# [Dataset extract]
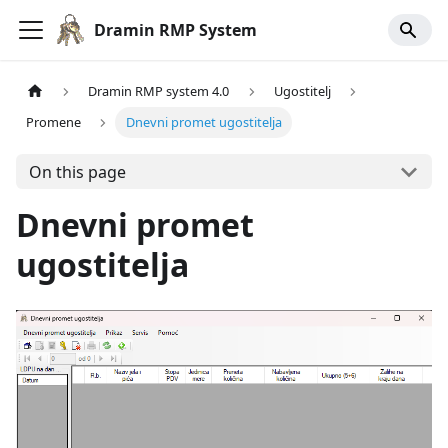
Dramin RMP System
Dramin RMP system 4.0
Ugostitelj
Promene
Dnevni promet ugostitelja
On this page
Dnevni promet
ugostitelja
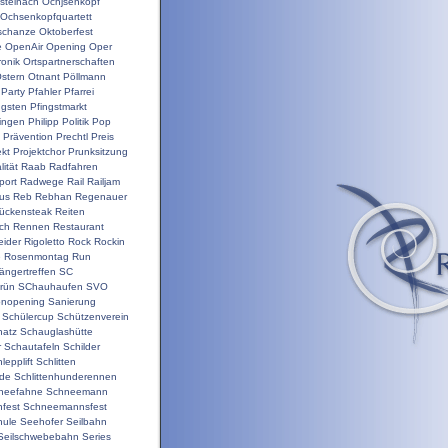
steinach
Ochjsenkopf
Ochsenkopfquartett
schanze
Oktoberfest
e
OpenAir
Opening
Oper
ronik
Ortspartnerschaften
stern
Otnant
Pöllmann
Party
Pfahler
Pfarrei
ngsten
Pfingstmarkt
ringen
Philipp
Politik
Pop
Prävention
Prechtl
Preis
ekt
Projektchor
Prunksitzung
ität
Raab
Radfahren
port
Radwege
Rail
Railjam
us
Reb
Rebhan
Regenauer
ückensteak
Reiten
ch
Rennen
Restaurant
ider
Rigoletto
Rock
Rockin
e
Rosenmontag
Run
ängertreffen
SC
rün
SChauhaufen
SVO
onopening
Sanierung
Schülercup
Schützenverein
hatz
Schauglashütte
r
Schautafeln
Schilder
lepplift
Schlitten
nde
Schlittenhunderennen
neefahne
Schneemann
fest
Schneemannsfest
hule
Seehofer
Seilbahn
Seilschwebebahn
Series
==
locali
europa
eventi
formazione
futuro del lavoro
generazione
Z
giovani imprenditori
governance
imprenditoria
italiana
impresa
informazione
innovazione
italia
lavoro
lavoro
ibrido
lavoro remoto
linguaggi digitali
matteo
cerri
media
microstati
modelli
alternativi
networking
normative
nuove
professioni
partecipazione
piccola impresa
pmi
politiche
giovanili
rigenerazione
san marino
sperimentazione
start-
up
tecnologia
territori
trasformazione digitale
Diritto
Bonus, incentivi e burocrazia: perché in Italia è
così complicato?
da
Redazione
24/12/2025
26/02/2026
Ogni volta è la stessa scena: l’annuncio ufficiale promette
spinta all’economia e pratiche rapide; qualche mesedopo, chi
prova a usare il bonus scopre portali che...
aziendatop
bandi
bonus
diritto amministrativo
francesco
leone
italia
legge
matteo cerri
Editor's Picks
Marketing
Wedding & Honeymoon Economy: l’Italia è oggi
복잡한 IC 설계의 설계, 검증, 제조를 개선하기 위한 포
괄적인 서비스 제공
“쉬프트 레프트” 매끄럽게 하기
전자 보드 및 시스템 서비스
--
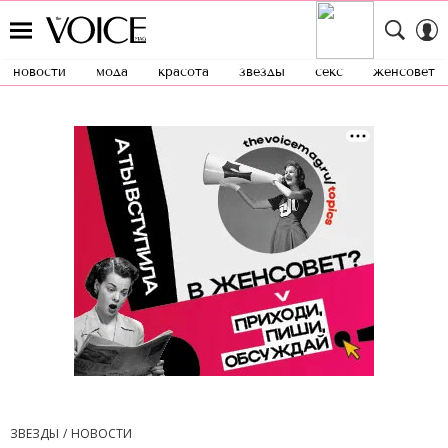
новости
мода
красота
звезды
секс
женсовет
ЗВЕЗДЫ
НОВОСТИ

# [About this task]
If a line in the records contains the word "Dnevni", copy it.

# [Exercise output]
Dnevni promet ugostitelja
Dnevni promet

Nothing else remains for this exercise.